Akira
Kurosawa and Sergio Leone are two of the most influential, yet
different directors in cinematic history – but they met on a
crossroads. That crossroads was Fistful of Dollars, Sergio Leone's
Western that took the world by storm, that was said to be a copy of
Kurosawa's Yojimbo. I decided to watch both back-to-back and have my
say on the matter.
Much
has been made about how Sergio Leone took Kurosawa's story and
characters (most in particular being a rogue from out of town) and
made them into his breakthrough Fistful
of Dollars.
Kurosawa even sued Leone over the story rights. But to those who
wonder whether Yojimbo
is 'better' than Fistful
or vice versa need to remember one of two things: Kurosawa took the
story from Dashiell Hammett's gangster novel Red Harvest (which was
also adapted into The
Maltese Falcon
– go and watch that if you haven't done so already.), so neither
film maker is making something really original; and that since each
film is made in a different continent, and with the slightest
different sensibilities about its characters.
I
think people seem to forget that Yojimbo
was
more or less an homage to the Hollywood Western. Sergio Leone
transposed the screenplay of Yojimbo
to the Spanish desert, and he brought along a young television actor
named Clint Eastwood, and together they revolutionised the western
with Fistful of Dollars,
and created an entire genre – the Spaghetti Western. It wasn’t
much of a stretch to replace the Japanese actors with Americans and
Italians and swap out the katanas for pistols. It’s still the same
dusty town, the same shoot outs on the desolate streets. Whether it’s
cowboys or samurai’s, it all adds up to one excellent cinematic
experience.
There
are enough cultural differences to distinguish both of them and to
make them both enjoyable. For one thing, in Yojimbo
guns are scarcer than in Fistful,
and there's a treatment Kurosawa has with his actors that sets it
apart from the small town western scope of Leone's weapons and
actors.
Yojimbo
is a wonderfully tight-scripted film that uses its action with just
the right touches of voracity and excitement, and in the backdrop is
also a sense of humour to the process. It carries wonderful images,
and skilful direction that keeps the pace of the storytelling tight
and tells most of the story through images – this is the kind of
film that is so good it can be watched a silent film without losing
too much of its impact or meaning.
But
I think it would be hard to argue that Fistful
is not the more stylish of the film.

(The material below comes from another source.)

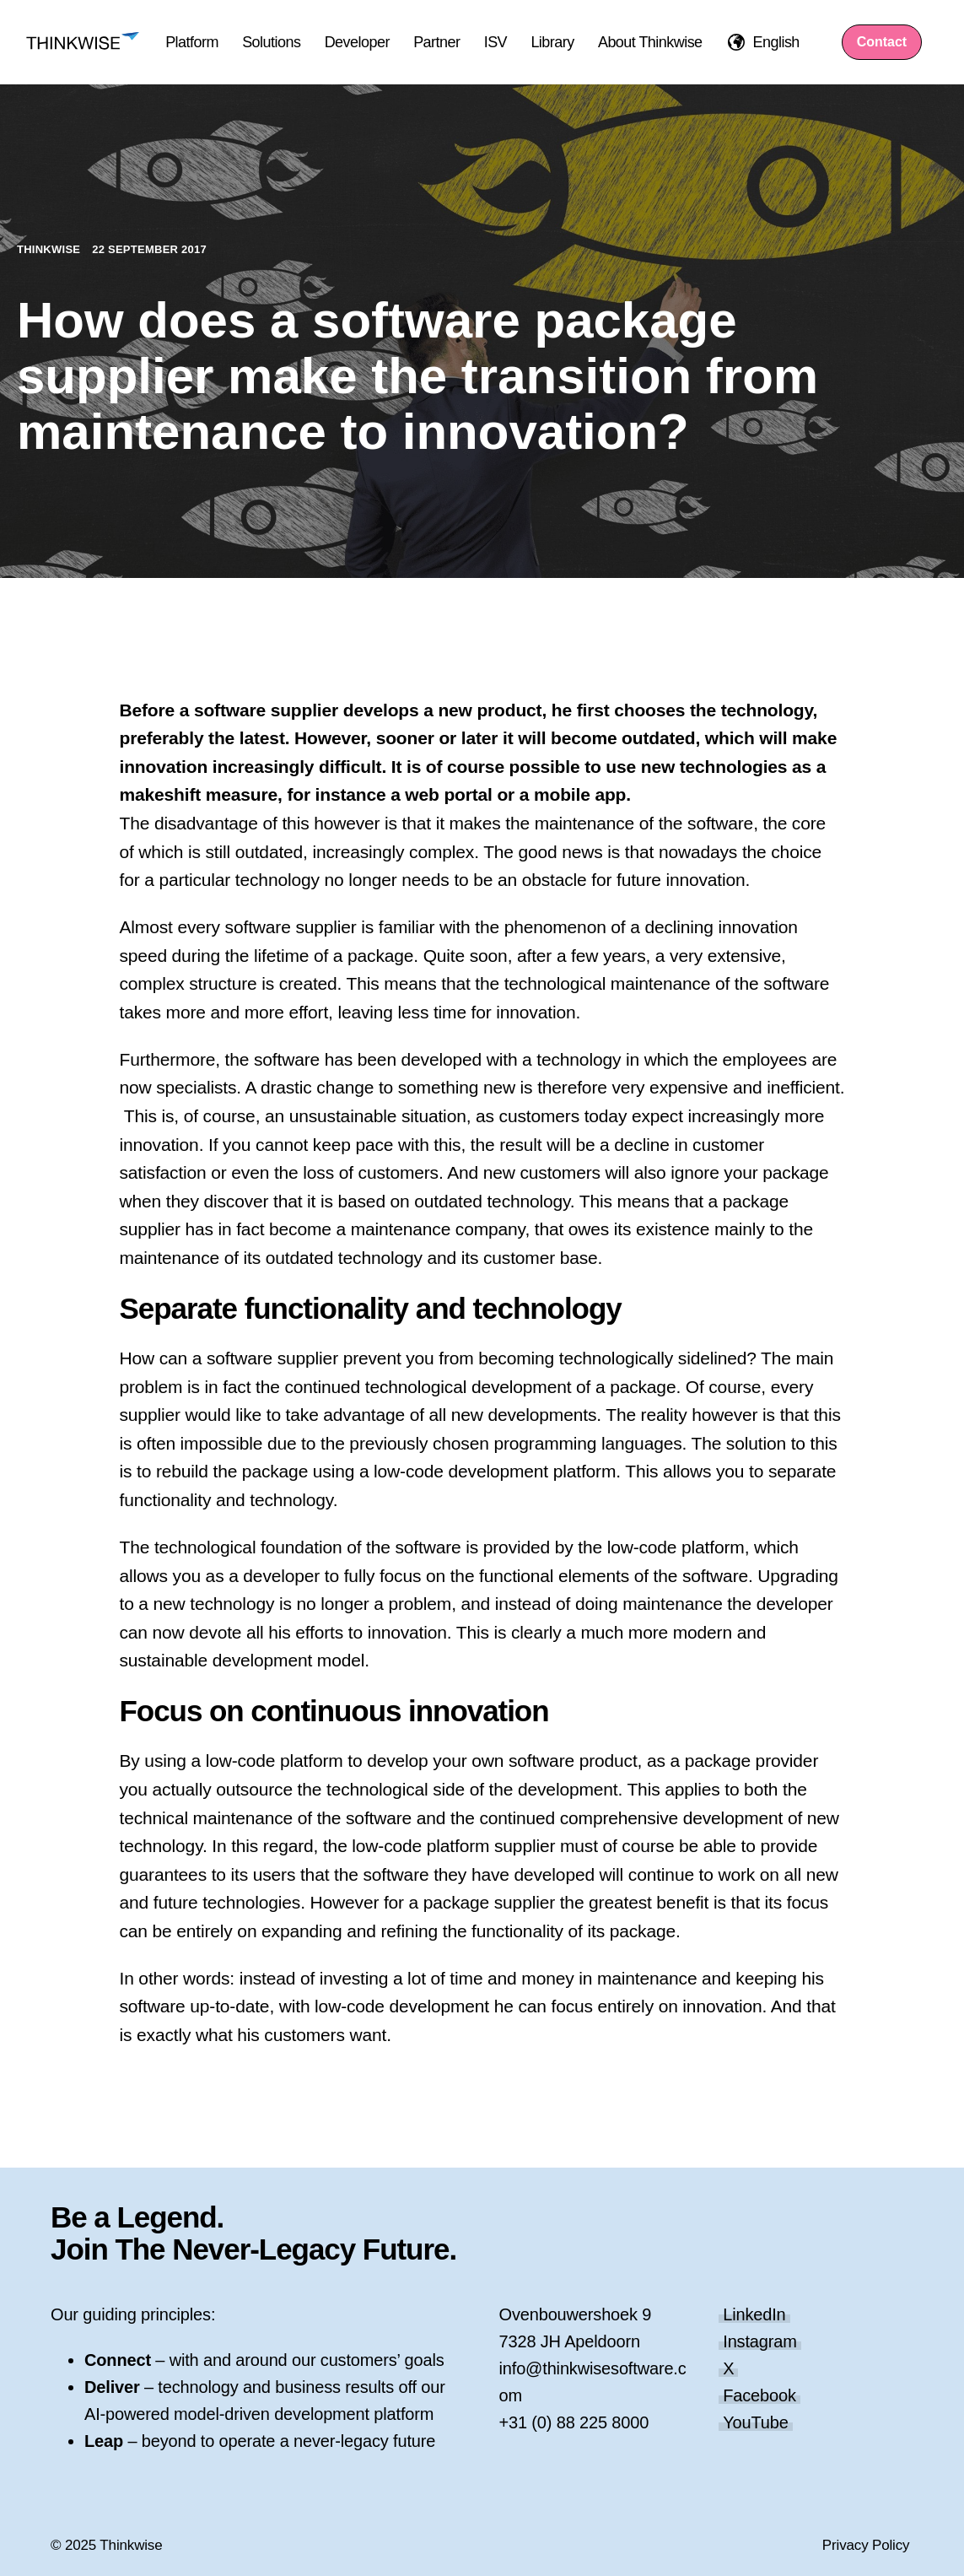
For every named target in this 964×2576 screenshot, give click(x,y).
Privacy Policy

From Eastwood's poncho and hat,
to the final scene, to the iconic music. It sported among its
attributes a gritty, desolate landscape, and a cynical, postmodern
lack-of-values ideology (traditional American westerns had quite
plush landscapes and were always black and white (good and evil) in
their value system. Fistful
made a star of Eastwood Leone and rightly so. The film captured an
audience and a generation. The music is still hummed to this day.
In
other words, it's kind of like comparing apples and oranges picked in
the same farm. They both taste good, but they have two very distinct
different tastes. Everyone is going to have their favourite, but to
dismiss Fistful
because
it is a 'copy' would be dismissing one of the greats of American
Cinema and Yojimbo
is
one of the greatest films of all time, so why can't we have both?